4. The biomarker according to claim 2, characterized in that, CK, ENO3, sodium creatine phosphate, diethyl glutarate, and acetic acid are a combination of biomarkers used to screen for disease activity in patients susceptible to anemia based on abnormal energy metabolism.

5. The high-precision diagnostic model according to claim 2, characterized in that, ARCT2, ARCT3, CFL1, CAZPB, PC (22:6 / 18:0), 1-octadecyl lysophosphatidylcholine and PC (20:4(5Z,8Z,11Z,14Z) / 24:0) are a combination of biomarkers used to determine the dynamic changes in the mucosal layer during the active phase of Helicobacter pylori-infected chronic gastritis and to identify patients in the stable phase.

6. A high-precision diagnostic model of HGB-CAZPB-Acetic Acid constructed based on the biomarkers described in any one of claims 1-5.
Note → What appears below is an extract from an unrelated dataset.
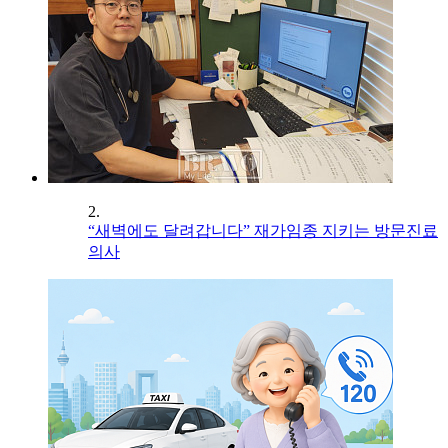
2.
“새벽에도 달려갑니다” 재가임종 지키는 방문진료
의사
7. The high-precision diagnostic model according to claim 6, characterized in that, The high-precision diagnostic model utilizes HGB, acetic acid, and CAZPB to form a combined diagnostic biomarker.

8. The application of a biomarker as described in any one of claims 1-5 or a high-precision diagnostic model as described in claim 6 or 7 in the preparation of a kit for rapid detection and high-precision non-invasive diagnosis of the active and stable phases of chronic gastritis caused by Helicobacter pylori infection.